> _WORK ITEM_
Exactly as they appear, copy the lines from the start of the entries below to the line containing "Projekte direkt vor der Haustür. Ob auf dem", both ends included.

> _DATA SUPPLIED_
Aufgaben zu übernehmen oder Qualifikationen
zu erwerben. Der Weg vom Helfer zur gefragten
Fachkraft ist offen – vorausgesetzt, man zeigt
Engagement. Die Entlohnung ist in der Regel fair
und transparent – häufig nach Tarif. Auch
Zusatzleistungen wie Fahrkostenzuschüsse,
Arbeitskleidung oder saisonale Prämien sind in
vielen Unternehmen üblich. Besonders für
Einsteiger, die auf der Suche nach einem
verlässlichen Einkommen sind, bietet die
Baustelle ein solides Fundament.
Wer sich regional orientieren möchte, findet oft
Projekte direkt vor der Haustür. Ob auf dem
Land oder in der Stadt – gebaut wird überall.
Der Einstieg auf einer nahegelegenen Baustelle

> _RESPONSE FOR THIS EXERCISE_
Aufgaben zu übernehmen oder Qualifikationen
zu erwerben. Der Weg vom Helfer zur gefragten
Fachkraft ist offen – vorausgesetzt, man zeigt
Engagement. Die Entlohnung ist in der Regel fair
und transparent – häufig nach Tarif. Auch
Zusatzleistungen wie Fahrkostenzuschüsse,
Arbeitskleidung oder saisonale Prämien sind in
vielen Unternehmen üblich. Besonders für
Einsteiger, die auf der Suche nach einem
verlässlichen Einkommen sind, bietet die
Baustelle ein solides Fundament.
Wer sich regional orientieren möchte, findet oft
Projekte direkt vor der Haustür. Ob auf dem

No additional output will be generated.